Shreyas edited this page Mar 31, 2014

Progress Report

The following is an update on the progress of Obidroid in terms of development

Earlier Feedback

- Looking at the cluster analysis, the question is: 
    - what is special about the apps in cluster 1 and 7?
    - You can look at those and then do something else with the other apps the are lumped together in 2-6. This might be worth digging into more.
- Here is a way to better assess your classification algorithm. Split it into 50/50 positive and negative tests.
    - Based on the clustering results, choose some of the harder to discriminate items to be the positive items you compare against. Then see how well the classification algorithm works on the 50-50 split."

Executive Summary

  • We proceeded to dig deeper into each feature taken 1 at a time (Univariate Analysis) and taken 2 at a time (Bivariate Analysis)
    • Univariate Analysis
      • We present histograms of features grouped on fair and unfair app Labels
    • Bivariate Analysis
      • Here we plotted plots for all combinations of features taken 2 at a time
      • 2 kinds of plots are presented :
        • hexbin plots
        • density plots (based on kde)
      • Also instead of scatter plot, we chose to use hexbin plots where the dots are binned as hexagon points.
        • This was because we saw in our scatter plots a lot of points overlapped. And hence the plot was a little deceiving.
          • We could have either added jitter to the scatter plot to see all the points, but that felt like corrupting the data
          • We chose to bin the points with an alpha value in color shade. And hence a darker point represents that there are multiple points in those positions.
  • Did unsupervised learning (clustering) on the features to understand how they were interacting.
    • We had already done k-means clustering previously.
    • We proceeded to do MDS clustering in an aim to find how many apps were similar and dissimilar based on our feature extraction.
      • Although we succeeded to plot the apps using matplotlib, it was harder to discern the app names after the plot.
      • Hence we proceeded to develop an interactive D3js based plot, which
        • which can be zoomed in
        • mouseover interaction gives App Names as tooltip.
        • This plotting method is an engine, and can be used for various other plots like PCA, whose code is implemented.

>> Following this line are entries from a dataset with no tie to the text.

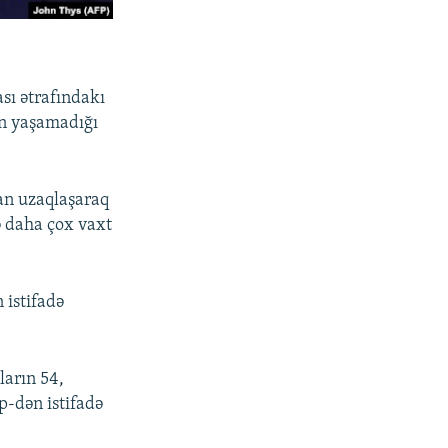
sı ətrafındakı
ən yaşamadığı
dan uzaqlaşaraq
ə daha çox vaxt
 istifadə
ların 54,
p-dən istifadə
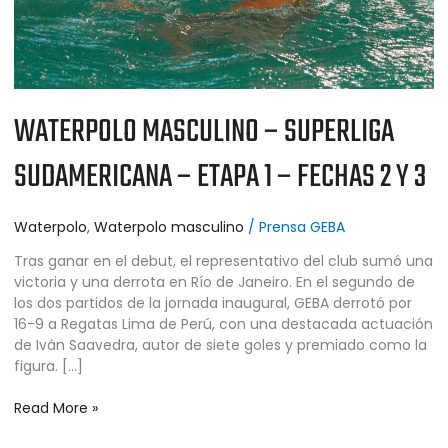
FECHAS
2
Y
3
WATERPOLO MASCULINO – SUPERLIGA
SUDAMERICANA – ETAPA 1 – FECHAS 2 Y 3
Waterpolo
,
Waterpolo masculino
/
Prensa GEBA
Tras ganar en el debut, el representativo del club sumó una
victoria y una derrota en Río de Janeiro. En el segundo de
los dos partidos de la jornada inaugural, GEBA derrotó por
16-9 a Regatas Lima de Perú, con una destacada actuación
de Iván Saavedra, autor de siete goles y premiado como la
figura. […]
Read More »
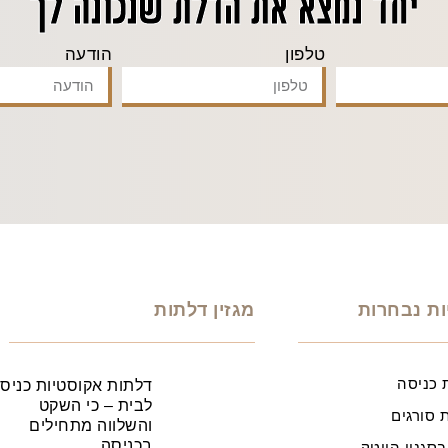
יחד נמצא את הדלת שנכונה לך
טלפון
הודעה
ות נבחרות
מגזין דלתות
 כניסה
דלתות אקוסטיות כניס
לבית – כי השקט
 סורגים
והשלווה מתחילים
בכניסה
בסגנון הייטק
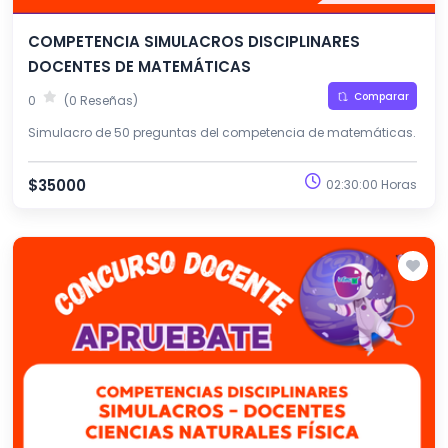
COMPETENCIA SIMULACROS DISCIPLINARES
DOCENTES DE MATEMÁTICAS
Comparar
0
(0 Reseñas)
Simulacro de 50 preguntas del competencia de matemáticas.
$35000
02:30:00 Horas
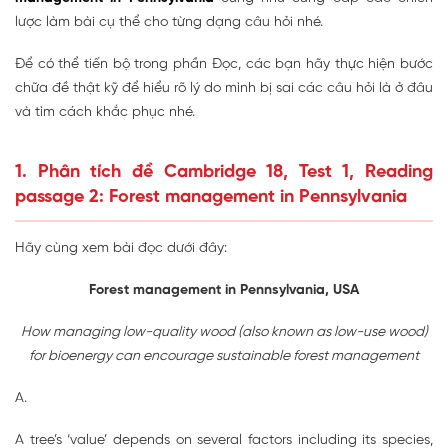
lược làm bài cụ thể cho từng dạng câu hỏi nhé.
Để có thể tiến bộ trong phần Đọc, các bạn hãy thực hiện bước
chữa đề thật kỹ để hiểu rõ lý do mình bị sai các câu hỏi là ở đâu
và tìm cách khắc phục nhé.
1. Phân tích đề Cambridge 18, Test 1, Reading
passage 2: Forest management in Pennsylvania
Hãy cùng xem bài đọc dưới đây:
Forest management in Pennsylvania, USA
How managing low-quality wood (also known as low-use wood)
for bioenergy can encourage sustainable forest management
A.
A tree’s ‘value’ depends on several factors including its species,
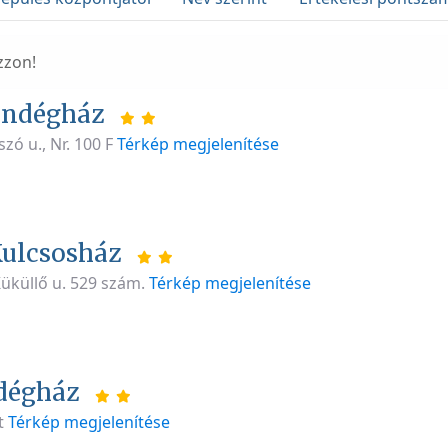
zzon!
endégház
szó u., Nr. 100 F
Térkép megjelenítése
ulcsosház
Küküllő u. 529 szám.
Térkép megjelenítése
dégház
t
Térkép megjelenítése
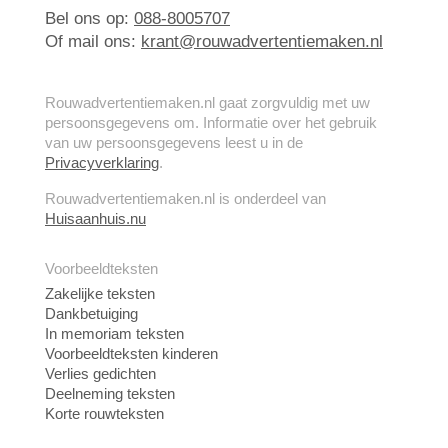
Bel ons op:
088-8005707
Of mail ons:
krant@rouwadvertentiemaken.nl
Rouwadvertentiemaken.nl gaat zorgvuldig met uw
persoonsgegevens om. Informatie over het gebruik
van uw persoonsgegevens leest u in de
Privacyverklaring
.
Rouwadvertentiemaken.nl is onderdeel van
Huisaanhuis.nu
Voorbeeldteksten
Zakelijke teksten
Dankbetuiging
In memoriam teksten
Voorbeeldteksten kinderen
Verlies gedichten
Deelneming teksten
Korte rouwteksten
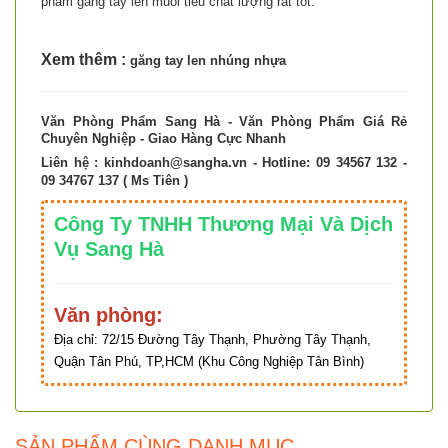
phẩm găng tay len muối tiêu chất lượng rất tốt.
Xem thêm :
găng tay len nhúng nhựa
Văn Phòng Phẩm Sang Hà - Văn Phòng Phẩm Giá Rẻ
Chuyên Nghiệp - Giao Hàng Cực Nhanh
Liên hệ :
kinhdoanh@sangha.vn
- Hotline: 09 34567 132 -
09 34767 137 ( Ms Tiên )
Công Ty TNHH Thương Mại Và Dịch
Vụ Sang Hà
Văn phòng:
Địa chỉ:
72/15 Đường Tây Thạnh, Phường Tây Thạnh,
Quận Tân Phú, TP,HCM (Khu Công Nghiệp Tân Bình)
SẢN PHẨM CÙNG DANH MỤC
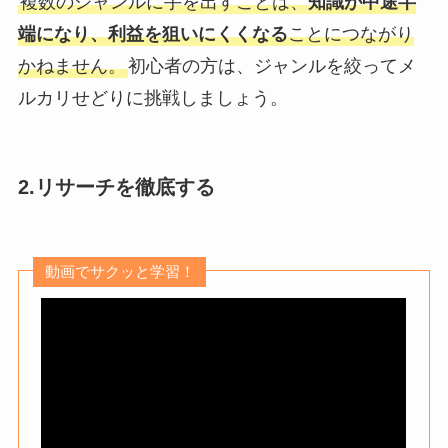
複数のジャンルに手を出すことは、
知識が中途半
端になり、利益を狙いにくくなる
ことにつながり
かねません。
初心者の方は、ジャンルを絞ってメ
ルカリせどりに挑戦しましょう。
2.リサーチを徹底する
動画でサクッと学習！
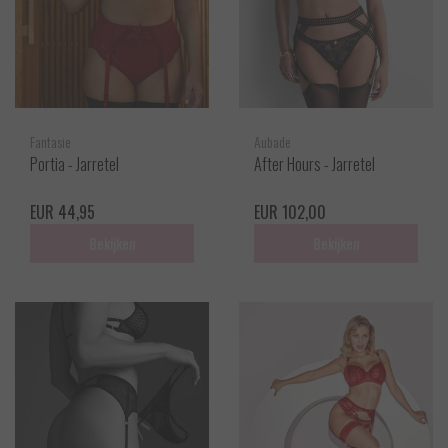
Fantasie
Aubade
Portia - Jarretel
After Hours - Jarretel
EUR 44,95
EUR 102,00
Bekijken
Bekijken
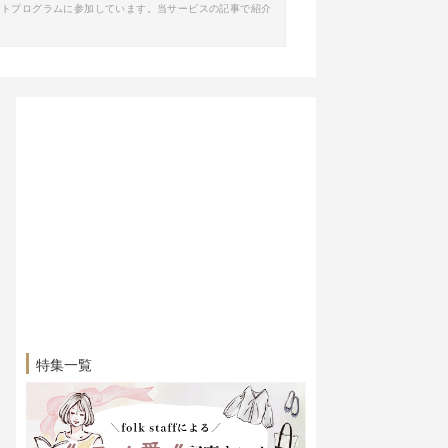
イトプログラムに参加しています。当サービスの記事で紹介
特集一覧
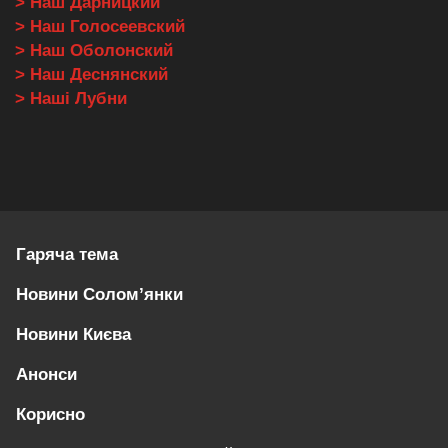
> Наш Дарницкий
> Наш Голосеевский
> Наш Оболонский
> Наш Деснянский
> Наші Лубни
Гаряча тема
Новини Солом’янки
Новини Києва
Анонси
Корисно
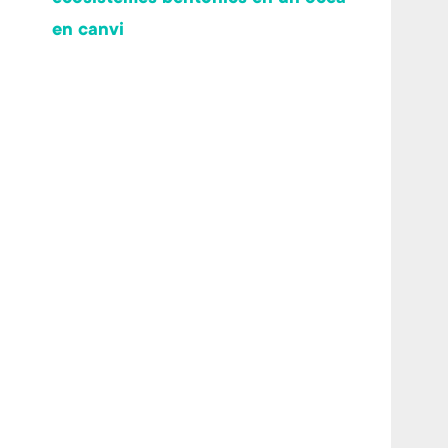
en canvi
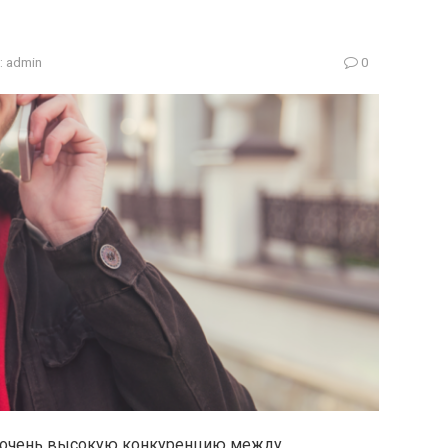
:
admin
0
т очень высокую конкуренцию между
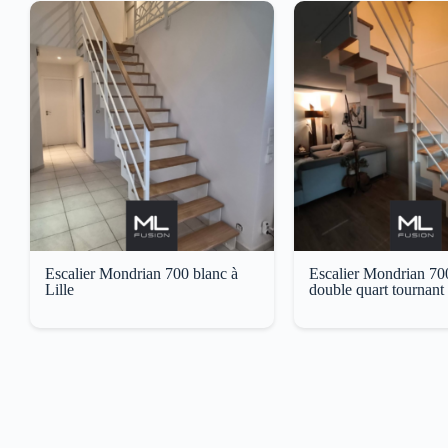
Escalier Mondrian 700 blanc à
Escalier Mondrian 70
Lille
double quart tournant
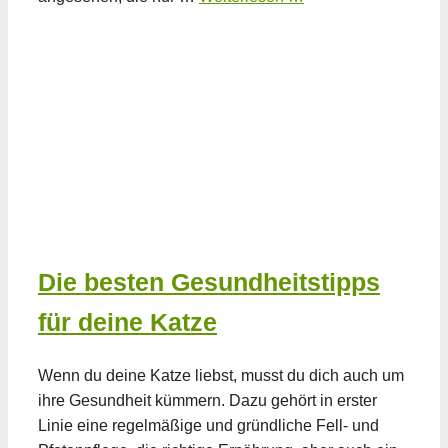
Die besten Gesundheitstipps
für deine Katze
Wenn du deine Katze liebst, musst du dich auch um
ihre Gesundheit kümmern. Dazu gehört in erster
Linie eine regelmäßige und gründliche Fell- und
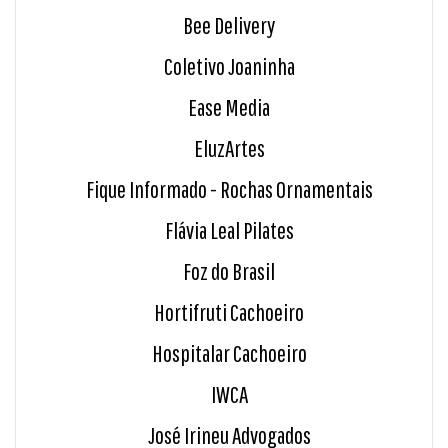
Bee Delivery
Coletivo Joaninha
Ease Media
EluzArtes
Fique Informado - Rochas Ornamentais
Flávia Leal Pilates
Foz do Brasil
Hortifruti Cachoeiro
Hospitalar Cachoeiro
IWCA
José Irineu Advogados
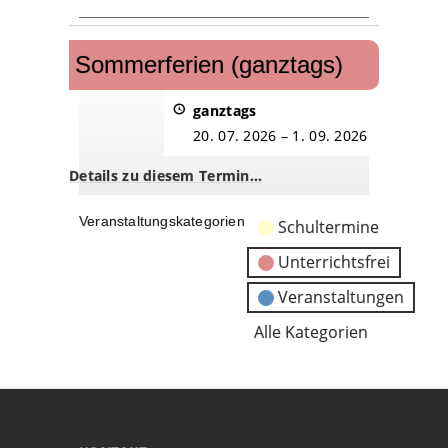
Sommerferien
(ganztags)
Sommerferien (ganztags)
ganztags
20. 07. 2026
–
1. 09. 2026
Details zu diesem Termin…
Veranstaltungskategorien
Schultermine
Unterrichtsfrei
Veranstaltungen
Alle Kategorien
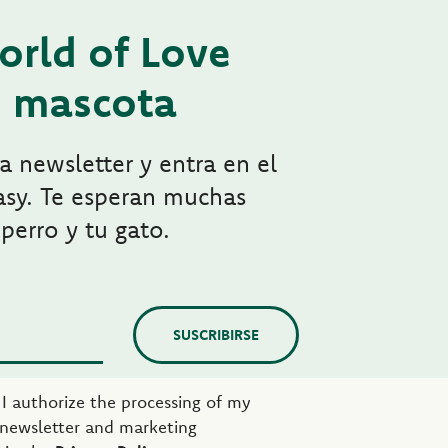
orld of Love
tu mascota
ra newsletter y entra en el
sy. Te esperan muchas
perro y tu gato.
SUSCRIBIRSE
e I authorize the processing of my
 newsletter and marketing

But we present here only the MDS output pertaining to our inquiry.
    • We also plotted 2-dimensional Dendrogram, but frankly as with most dendrograms, it is harder to draw conclusions.
  • Did supervised learning to find the most suitable classifier algorithms.
    • The code takes 2 approaches
      • Equal Split Approach
        • Divides the labeled apps into fair and unfair
        • Splits fair apps into multiple parts with the size of unfair apps
        • All features are scaled using MinMaxScaler
        • Randomly shuffle sample. Overall size is 46
        • Trains on first 36 apps and tests on last 10.
        • Calculates classifier outputs for each classifier on each split
        • No cross validation is performed.
        • The results are tabulated in table below.
        • To make the results comparable, the splits are performed first and each classifier is applied to the same split
      • All Apps
        • We also apply all the same classifiers to the overall dataset.
        • All features are scaled using MinMaxScaler
        • Sample dataset is randomly shuffled.
        • k=4 fold CrossValidation is performed
        • Classifier performance for each classifier in each fold is tabulated below.
        • Since the folds are performed for each classifier separately, after random shuffling, performance in each fold for separate classifiers may or may not be comparable
    • Average precision for each classification operation is done below.
    • Adjusted average is calculated, using the below mentioned philosophy:
      • As we have maintained from the start, false positives aren't an issue with us, but false negatives are.
      • So we calculated adjusted average by (TP + TN + FP)/Total
        • Where TP=True Positive, TN=True Negative, FP = False Positive.


  • Univariate Analysis
    • This was done after talking to the FTC as this is the approach they currently take while sifting through the app store. They search for all apps based on 1 particular attribute.
    • Analyze each app on 1 particular feature, although it should be noted that we have added more features of our own extracted from app attributes.
    • We were mostly looking for a feature that really stood out for unfair apps.
      • There is no conclusive feature generally on their own that stand out for unfair apps.
  • Bivariate Analysis
    • We found strong correlations between:
      • adjectiveCount x countCapital
      • revLength x countCapital
    • and loose correlations between:
      • adjectiveCount x revLength
    • To develop a more parsimonious statistical model, we might want to combine these features into their product and drop these individual features.
      • But for now, our classifiers are based on these individual features.
  • Clustering
    • Based on the MDS plots:
      • there are some apps that are really very different from others and hence are easier to spot
      • there are some apps that are very similar to other fair apps. This may not necessarily be a bad thing
        • An example is Whatsapp, which is in fact a very popular app but looking at the reviews we labeled it as unfair, which in this case is more likely to be a false positive.
  • Classifier
    • In the equal split exploration
      • Gaussian Naive Bayes and (k=3)NearestNeighbors were the best bet in most of the splits.
        • Especially GNB had significantly lower false negatives
      • SVM-linear & SVM-NonLinear (rbf kernel) did OK mostly but failed quite spectacularly in others
        • It could also be due to very small size of the training data.
    • In overall exploration
      • SVM-linear was the most spectacular with the least false negatives
      • RandomForest was also a lot better than most.
    • For our features there is not a lot of difference between kNN uniform or kNN distance weighted algorithms.

Data Preparation

  1. The data was prepared from previously extracted exports/appFeatures.csv using our crawler and scraper scripts.
  2. The data was then casted to appropriate datatypes explicitly to avoid any mistakes
  3. All variables in the data (i.e. the features) were then normalized using min-max normalization.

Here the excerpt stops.